⁵ Centre for Eye Research Australia, Royal Victorian Eye and Ear Hospital, East Melbourne, Australia; Ophthalmology, Department of Surgery, University of Melbourne, Melbourne, Australia.
⁶ Northern Health Epping, Epping, Australia.
⁷ Baker Heart and Diabetes Institute, Melbourne, Australia; School of Public Health and Preventive Medicine, Monash University, Melbourne, Australia. Electronic address: julian.sacre@baker.edu.au.
⁸ Baker Heart and Diabetes Institute, Melbourne, Australia; School of Life Sciences, La Trobe University, Melbourne, Australia.

PMID: 38551531
DOI: 10.1053/j.ajkd.2023.12.018

Abstract

Rationale & objective: Evidence has demonstrated that albuminuria is a key diagnostic and prognostic marker of diabetic chronic kidney disease, but the impact of its day-to-day variability has not been adequately considered. This study quantified within-individual variability of albuminuria in people with type 2 diabetes to inform clinical albuminuria monitoring.

Study design: Descriptive cross-sectional analysis.

Setting & participants: People with type 2 diabetes (n=826, 67.1 [IQR, 60.3-72.4] years, 64.9% male) participating in the Progression of Diabetic Complications (PREDICT) cohort study.

Exposure: Four spot urine collections for measurement of urinary albumin-creatinine ratio (UACR) within 4 weeks.

Outcome: Variability of UACR.

Analytical approach: We characterized within-individual variability (coefficient of variation [CV], 95% limits of random variation, intraclass correlation coefficient), developed a calculator displaying probabilities that any observed difference between a pair of UACR values truly exceeded a 30% difference, and estimated the ranges of diagnostic uncertainty to inform a need for additional UACR collections to exclude or confirm albuminuria. Multiple linear regression examined factors influencing UACR variability.

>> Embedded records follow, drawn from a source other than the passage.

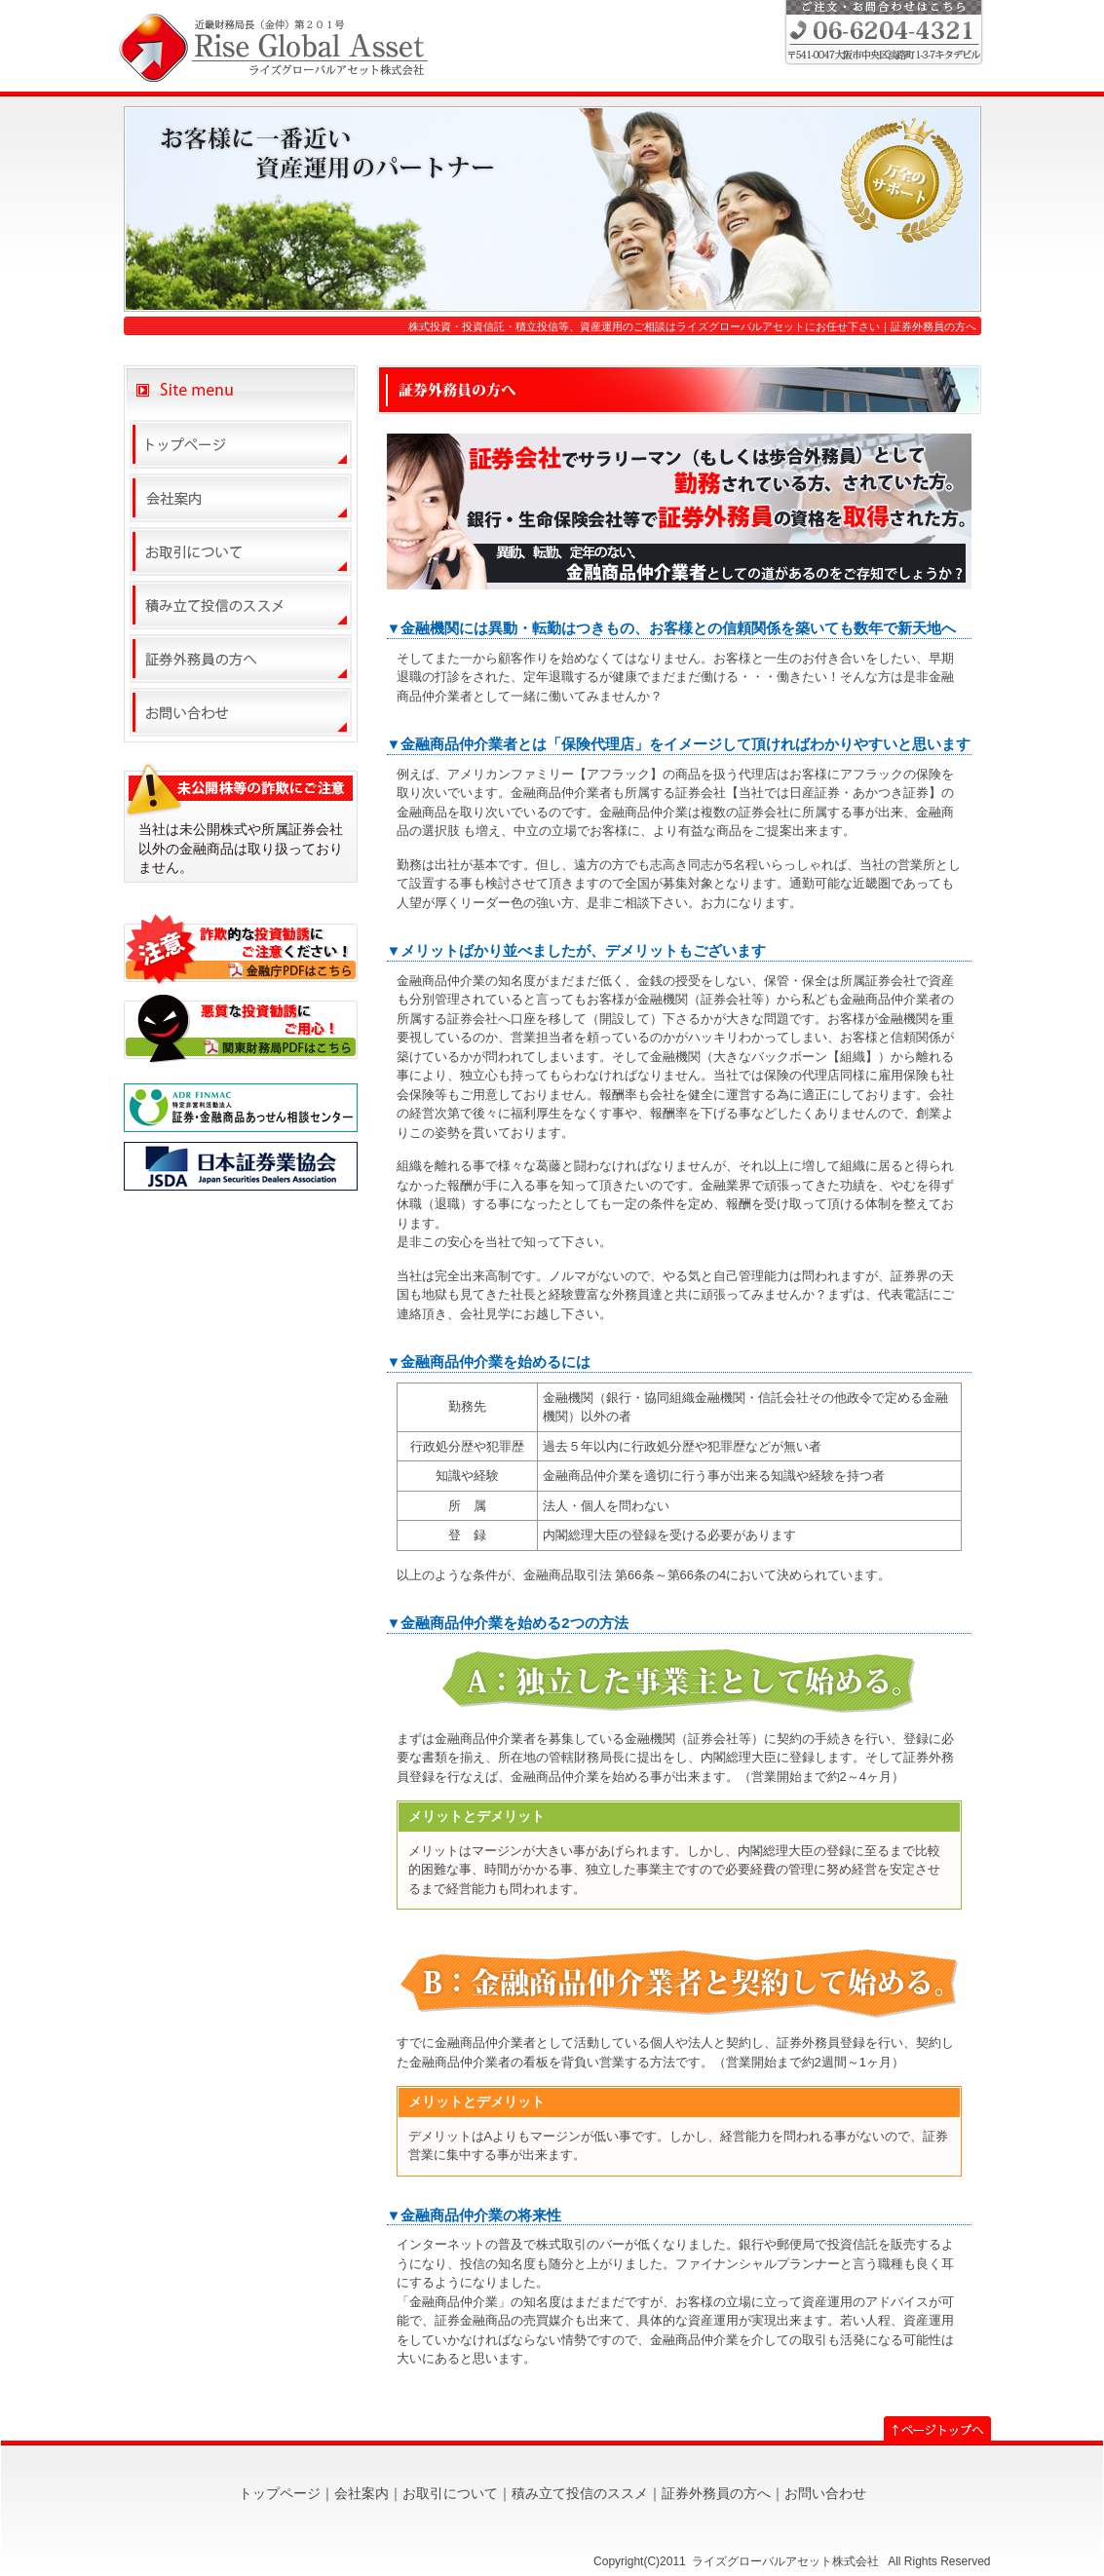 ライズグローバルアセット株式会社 (787, 2561)
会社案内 (361, 2493)
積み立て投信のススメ (580, 2493)
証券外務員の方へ (716, 2493)
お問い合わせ (825, 2493)
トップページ (280, 2493)
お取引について (450, 2493) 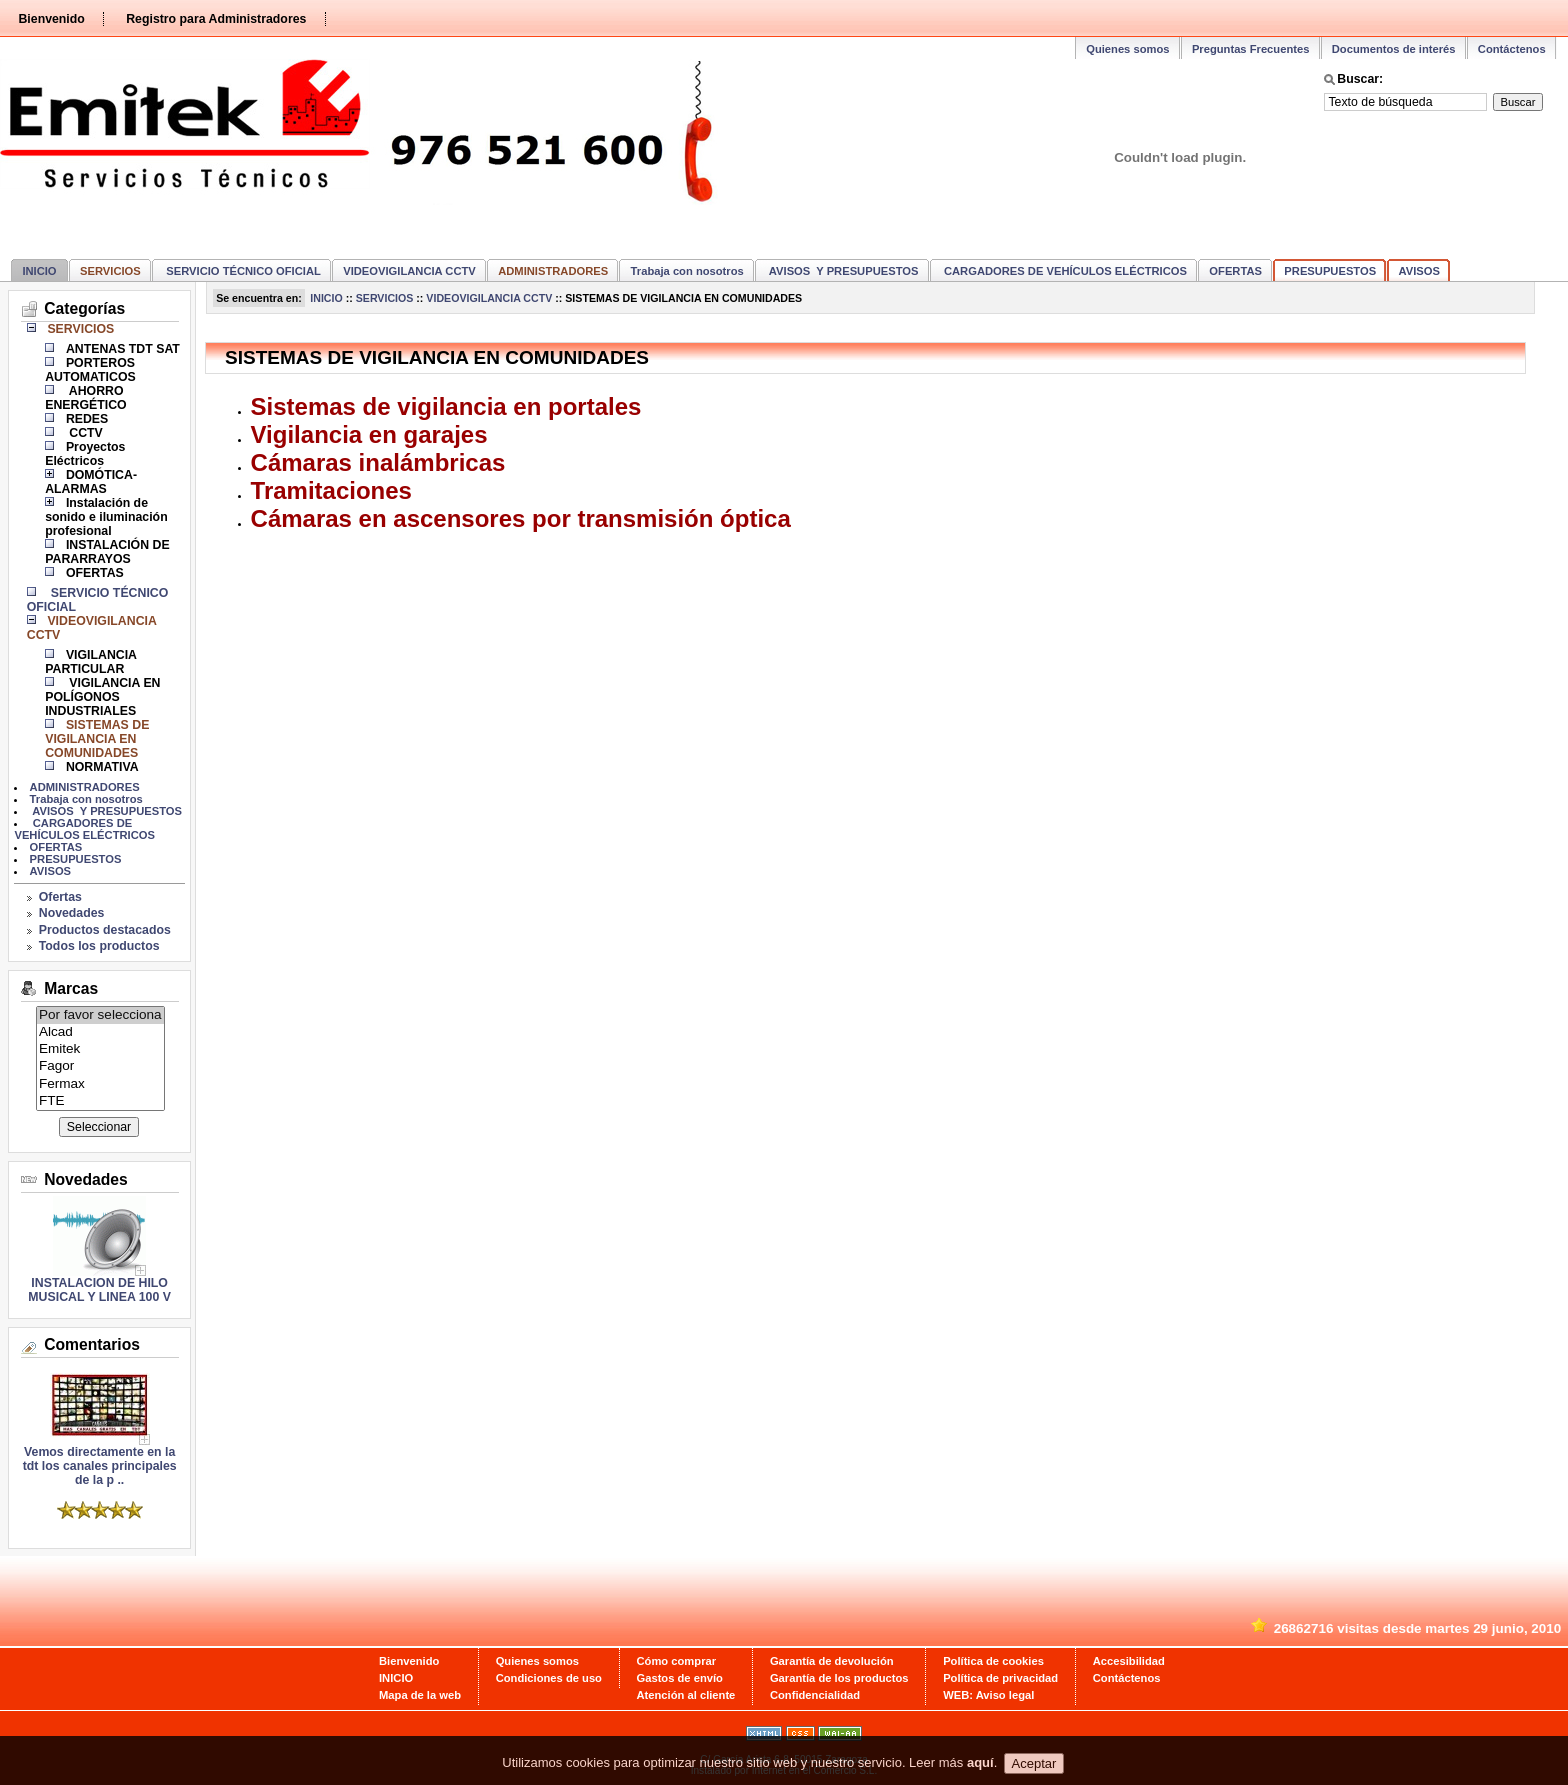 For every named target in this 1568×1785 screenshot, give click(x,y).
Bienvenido (51, 19)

Results: We observed high within-individual variability (CV 48.8%; 95% limits of random variation showed a repeated UACR to be as high/low as 3.78/0.26 times the first). If a single-collection UACR increased from 2 to 5mg/mmol, the probability that UACR actually increased by at least 30% was only 50%, rising to 97% when 2 collections were obtained at each time point. The ranges of diagnostic uncertainty were 2.0-4.0mg/mmol after an initial UACR test, narrowing to 2.4-3.2 and 2.7-2.9mg/mmol for the mean of 2 and 3 collections, respectively. Some factors correlated with higher (female sex; moderately increased albuminuria) or lower (reduced estimated glomerular filtration rate and sodium-glucose cotransporter 2 inhibitor/angiotensin-converting enzyme inhibitor/angiotensin receptor blocker treatment) within-individual UACR variability.

Limitations: Reliance on the mean of 4 UACR collections as the reference standard for albuminuria.

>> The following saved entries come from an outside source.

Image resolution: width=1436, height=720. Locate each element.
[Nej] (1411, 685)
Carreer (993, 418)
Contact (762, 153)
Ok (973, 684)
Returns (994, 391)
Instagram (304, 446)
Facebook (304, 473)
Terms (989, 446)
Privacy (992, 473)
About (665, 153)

Conclusions: UACR demonstrates a high degree of within-individual variability among individuals with type 2 diabetes. Multiple urine collections for UACR may improve capacity to monitor changes over time in clinical and research settings but may not be necessary for the diagnosis of albuminuria.

Plain-language summary: Albuminuria (albumin in urine) is a diagnostic and prognostic marker of diabetic chronic kidney disease. However, albuminuria can vary within an individual from day to day. We compared 4 random spot urinary albumin-creatinine ratio (UACR) samples from 826 participants. We found that a second UACR collection may be as small as a fourth or as large as almost 4 times the first sample's UACR level. This high degree of variability presents a challenge to our ability to interpret changes in albuminuria. Multiple collections have been suggested as a solution. We have constructed tools that may aid clinicians in deciding how many urine collections are required to monitor and diagnose albuminuria. Multiple urine collections may be required for individual monitoring but not necessarily for diagnosis.

Keywords: Albuminuria; UACR; reliability; reproducibility; type 2 diabetes; urine albumin-creatinine ratio; within-individual variability.